# [EXERCISE PROMPT]
Transcribe, word for word and with nothing extra, the line containing "已发展成为科研、开发、设计、制造、销售及服务于一" and each line that comes after it in the entries.

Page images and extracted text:

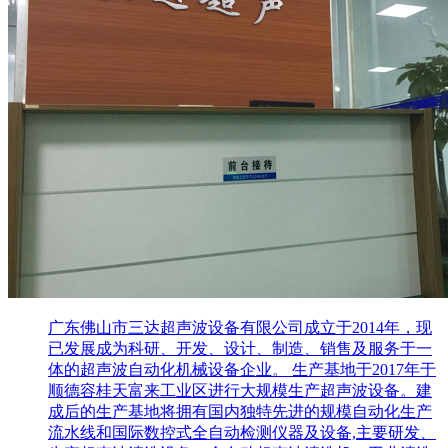
广东佛山市三达超声波设备有限公司成立于2014年，现
已发展成为科研、开发、设计、制造、销售及服务于一
体的超声波自动化机械设备企业。 生产基地于2017年于
顺德容桂天富来工业区进行大规模生产超声波设备。建
成后的生产基地将拥有国内独特先进的规模自动化生产
流水线和国际数控式全自动检测仪器及设备,主要研发、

# [YOUR SOLUTION]
已发展成为科研、开发、设计、制造、销售及服务于一
体的超声波自动化机械设备企业。 生产基地于2017年于
顺德容桂天富来工业区进行大规模生产超声波设备。建
成后的生产基地将拥有国内独特先进的规模自动化生产
流水线和国际数控式全自动检测仪器及设备,主要研发、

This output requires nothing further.